Hindsight dampens those feelings. The Covid-19 pandemic stunned a lot of that momentum, forcing the club into months of inactivity followed by months of games in front of empty stands or significantly limited crowds. February 29 felt more like an opportunity to wonder what could have been instead of a moment to celebrate.
May 1, 2022, had a completely different feeling. Sure, the fans were drawn to the club to see their brand new, state of the art stadium. Sure, Nashville residents wanted to see the finished product of a process that started nearly six years ago. But it was more than that.
The capacity crowd of 30,109 fans at GEODIS Park didn’t feel like tourists there to casually check out a novelty before quickly losing interest. It was a group of passionate, invested and engaged fans who were there to finally cheer for their team in their home.
Instead of watching the match in the enclosed press box, I headed over to the open-air overflow media section, in the corner just above the Supporters Section. I was blown away by the sheer volume. I’ve been to plenty of stadiums around the world in a variety of sports; I’ve never heard a venue that consistently loud.

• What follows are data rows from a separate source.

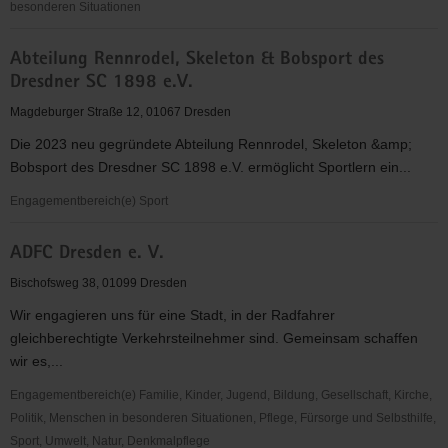
besonderen Situationen
abcd
Abteilung Rennrodel, Skeleton & Bobsport des
-
Dresdner SC 1898 e.V.
Alphabetisierung,
Bildung,
Magdeburger Straße 12, 01067 Dresden
Chancen
Die 2023 neu gegründete Abteilung Rennrodel, Skeleton &amp;
in
Bobsport des Dresdner SC 1898 e.V. ermöglicht Sportlern ein...
Dresden
e.V.
Engagementbereich(e) Sport
Abteilung
ADFC Dresden e. V.
Rennrodel,
Skeleton
Bischofsweg 38, 01099 Dresden
&
Wir engagieren uns für eine Stadt, in der Radfahrer
Bobsport
gleichberechtigte Verkehrsteilnehmer sind. Gemeinsam schaffen
des
wir es,...
Dresdner
SC
Engagementbereich(e) Familie, Kinder, Jugend, Bildung, Gesellschaft, Kirche,
1898
Politik, Menschen in besonderen Situationen, Pflege, Fürsorge und Selbsthilfe,
e.V.
Sport, Umwelt, Natur, Denkmalpflege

The crowd was fully engaged. They didn’t just cheer during corner kicks or when Nashville came close to goal, although the entire venue erupted when Dax McCarty struck the post just five minutes into the match. No, they cheered every misplaced pass from the Union, groaned when a sloppy Nashville touch turned the ball over, and berated any Philadelphia player who dared to stay on the ground for more than a couple sections.
My colleague Tom Bogert joined me in the overflow media area. Within a couple minutes he leaned over and pointed out how many fans were wearing Nashville SC colors. It’s so common at soccer games in the U.S. to see a collection of jerseys from the Premier League, national teams or other top European Leagues; all the leagues that dominate American TV screens. It was different on Sunday. Fans weren’t there to just cheer for soccer. They were there to cheer for Nashville.
Another colleague, Jonathan Slape, told me after the game that he could barely hear the supporters section from his seats near midfield. Not because they were quiet, he said, but because the whole stadium was so loud and so bought into the chants the Backline were leading that the supporters section simply blended in.
Sunday’s match was certainly a spectacle. But it felt like more than just a curiosity. It felt like the moment this city truly embraced the beautiful game. I’ve heard countless stories of people who came to the match to see what it was all about and came away hooked.
Soccer in Nashville has taken a long, winding road to get to this place. There have been cycles of success and failure, ups and downs, hopes and disappointments. Sunday felt different from everything else before it.
After years of waiting, it feels like soccer in Nashville is finally home.